Work instruction ::
Using the records that follow, work out the number of lines with the word "Berlin" in them; reply with that number only.

[Saved entries]

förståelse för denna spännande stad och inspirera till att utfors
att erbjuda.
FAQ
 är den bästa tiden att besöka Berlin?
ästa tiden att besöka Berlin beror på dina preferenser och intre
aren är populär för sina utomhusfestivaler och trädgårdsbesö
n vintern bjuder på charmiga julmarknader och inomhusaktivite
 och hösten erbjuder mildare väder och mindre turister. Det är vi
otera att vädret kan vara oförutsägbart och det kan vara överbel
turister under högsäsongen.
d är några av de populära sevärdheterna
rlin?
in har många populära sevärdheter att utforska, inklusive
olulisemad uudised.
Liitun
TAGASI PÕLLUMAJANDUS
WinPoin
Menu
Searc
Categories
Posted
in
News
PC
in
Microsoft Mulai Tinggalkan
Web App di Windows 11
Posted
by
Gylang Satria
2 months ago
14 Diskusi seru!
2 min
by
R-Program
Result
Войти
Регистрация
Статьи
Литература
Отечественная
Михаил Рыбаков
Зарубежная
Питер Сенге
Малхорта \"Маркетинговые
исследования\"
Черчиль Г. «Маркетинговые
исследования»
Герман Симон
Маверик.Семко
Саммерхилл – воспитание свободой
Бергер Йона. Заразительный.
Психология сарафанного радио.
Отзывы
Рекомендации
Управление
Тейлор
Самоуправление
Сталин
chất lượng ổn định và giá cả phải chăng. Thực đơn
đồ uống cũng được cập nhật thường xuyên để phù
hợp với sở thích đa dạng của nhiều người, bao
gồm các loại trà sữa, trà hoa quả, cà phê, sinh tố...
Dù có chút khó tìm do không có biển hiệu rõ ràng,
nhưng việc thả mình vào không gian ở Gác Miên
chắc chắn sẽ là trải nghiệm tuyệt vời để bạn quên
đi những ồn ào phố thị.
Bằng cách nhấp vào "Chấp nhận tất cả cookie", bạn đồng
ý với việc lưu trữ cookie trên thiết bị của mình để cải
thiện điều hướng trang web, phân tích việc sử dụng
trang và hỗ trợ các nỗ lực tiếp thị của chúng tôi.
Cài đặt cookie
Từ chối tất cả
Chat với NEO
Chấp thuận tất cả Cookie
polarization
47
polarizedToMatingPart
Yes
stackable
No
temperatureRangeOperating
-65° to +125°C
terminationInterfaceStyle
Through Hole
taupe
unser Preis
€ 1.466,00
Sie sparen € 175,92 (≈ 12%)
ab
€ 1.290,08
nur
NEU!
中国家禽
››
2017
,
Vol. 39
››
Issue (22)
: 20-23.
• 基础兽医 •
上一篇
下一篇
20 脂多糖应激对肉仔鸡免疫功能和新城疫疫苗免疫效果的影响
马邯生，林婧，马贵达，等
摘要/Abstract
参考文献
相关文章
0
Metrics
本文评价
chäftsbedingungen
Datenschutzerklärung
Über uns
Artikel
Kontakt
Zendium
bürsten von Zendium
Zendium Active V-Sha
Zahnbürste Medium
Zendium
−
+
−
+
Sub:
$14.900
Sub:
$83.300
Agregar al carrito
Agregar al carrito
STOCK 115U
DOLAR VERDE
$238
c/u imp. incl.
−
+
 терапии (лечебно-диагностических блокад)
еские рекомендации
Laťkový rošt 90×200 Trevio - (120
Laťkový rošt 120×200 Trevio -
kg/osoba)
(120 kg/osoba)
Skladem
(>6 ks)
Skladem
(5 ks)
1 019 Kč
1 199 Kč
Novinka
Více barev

Your solution ::
2